----- SUPPLIED RECORDS

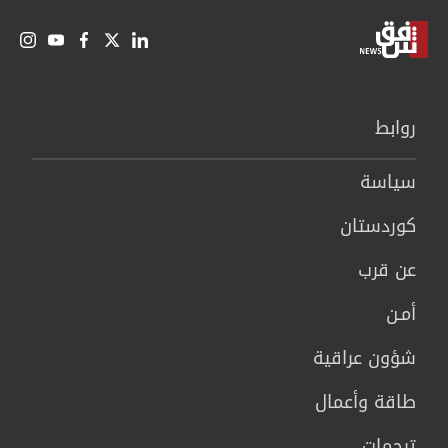
روابط
سیاسة
كوردستان
عن قرب
أمـن
شؤون عراقية
طاقة وأعمال
ترجمات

----------

§ **TASK BRIEF**
Return all records above verbatim without their pictures.

§ **EXPECTED ANSWER**
روابط
سیاسة
كوردستان
عن قرب
أمـن
شؤون عراقية
طاقة وأعمال
ترجمات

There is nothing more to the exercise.